My senior year in college I took a Women Writers Survey course. On the first day of class, the professor (with the fantastic name of Dr. Lawless) asked us to name all of our favorite female authors. Beyond thinking of my favorite female authors from my youth, I was stumped.

Since that time I have made a diligent effort to read many female authors and have found many favorites. However, there are still two issues at hand: ONE - in 2002 there was still a need for a Women Writers Survey course because women are not fully represented in the "canon" and TWO - I have to make a "diligent effort" to find female voices outside of the genre of chick lit.

I have a good friend at work who I always discuss books with and share recommendations. Last week he was reading White Teeth by Zadie Smith, which he picked up because he said he realized he never read female authors. He argued that it wasn't intentional, but for some reason female authors never arrived in his stacks of books to be read. So now he, too, is making the "diligent effort" to find female authors who write what could be called literature.

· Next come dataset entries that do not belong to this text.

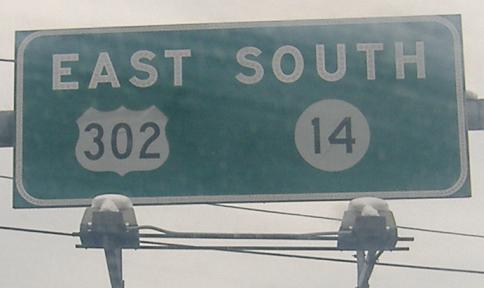 Image resolution: width=484 pixels, height=288 pixels. In order to click on lights in this screenshot , I will do `click(117, 227)`, `click(374, 227)`. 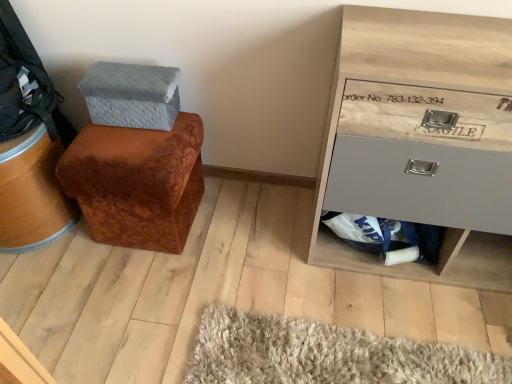 Identify the location of vacant area that is situated to the right of brown velvety ottoman at left. The image size is (512, 384). (240, 225). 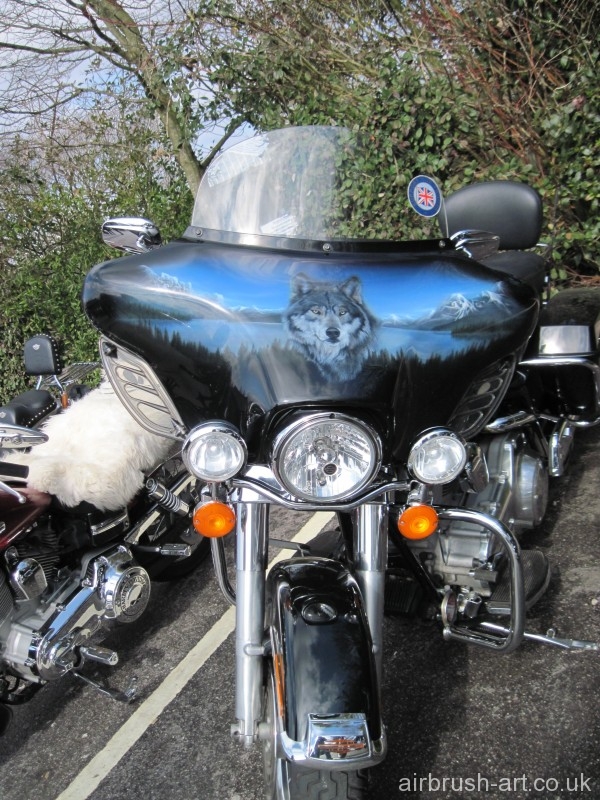 Identify the location of white furry seat cover. (107, 437). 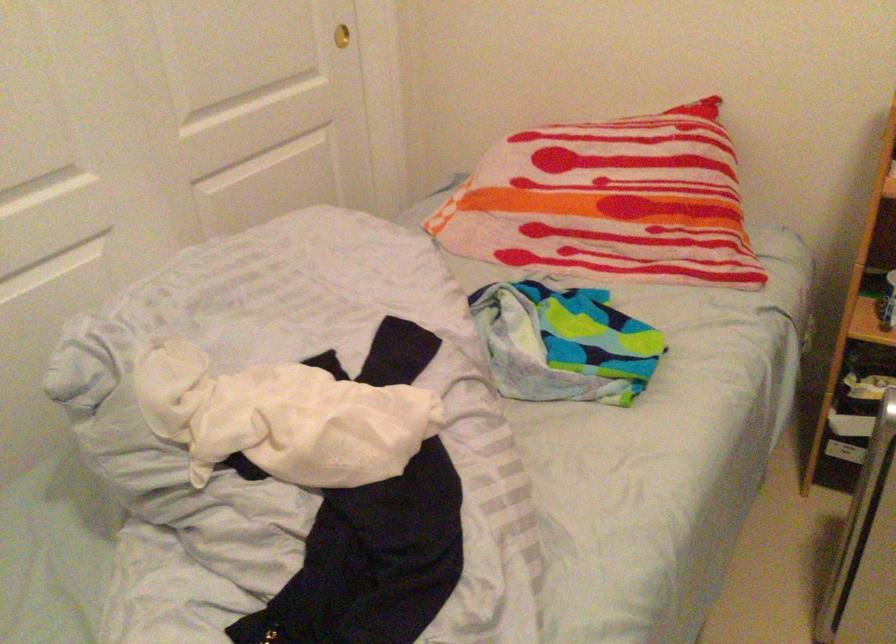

What's interesting to me about all of this is that the problem is so pervasive that it almost seems nonexistent. Just as "home economics" was created so women could have their own subject to study as an excuse to go to college, it seems chick lit has been created so women could have their own subject as an excuse to write. While I do not want to discount the value of chick lit, it seems hardly memorable. Will our children's children really be reading Bridget Jones' Diary or one of the books from the Shopaholic series?

What I want is a group of female voices represented in literature that will be read for generations, like Vonnegut or Faulkner or Hemingway. What I'll get...well, it depends on more "diligent effort" by more people.